== Problem to solve ==
Keep the pictures out of your copy. Transcribe the records below exactly.

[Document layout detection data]
Content starts

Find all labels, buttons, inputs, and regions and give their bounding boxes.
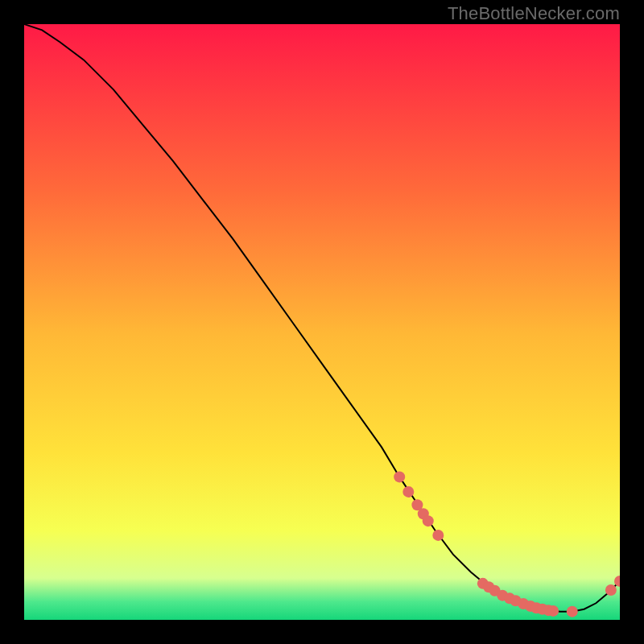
curve-marker bbox=[547, 605, 559, 617]
curve-marker bbox=[394, 471, 405, 482]
curve-marker bbox=[423, 515, 434, 526]
curve-marker bbox=[567, 606, 578, 617]
curve-marker bbox=[402, 486, 414, 497]
curve-marker bbox=[432, 530, 444, 541]
watermark-text: TheBottleNecker.com bbox=[448, 3, 620, 24]
plot-area bbox=[24, 24, 620, 620]
chart-stage: TheBottleNecker.com bbox=[0, 0, 644, 644]
chart-svg bbox=[24, 24, 620, 620]
curve-marker bbox=[605, 584, 617, 596]
gradient-background bbox=[24, 24, 620, 620]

Content ends

== Answer to this exercise ==
Find all labels, buttons, inputs, and regions and give their bounding boxes.
curve-marker bbox=[547, 605, 559, 617]
curve-marker bbox=[394, 471, 405, 482]
curve-marker bbox=[423, 515, 434, 526]
curve-marker bbox=[567, 606, 578, 617]
curve-marker bbox=[402, 486, 414, 497]
curve-marker bbox=[432, 530, 444, 541]
watermark-text: TheBottleNecker.com bbox=[448, 3, 620, 24]
plot-area bbox=[24, 24, 620, 620]
chart-stage: TheBottleNecker.com bbox=[0, 0, 644, 644]
chart-svg bbox=[24, 24, 620, 620]
curve-marker bbox=[605, 584, 617, 596]
gradient-background bbox=[24, 24, 620, 620]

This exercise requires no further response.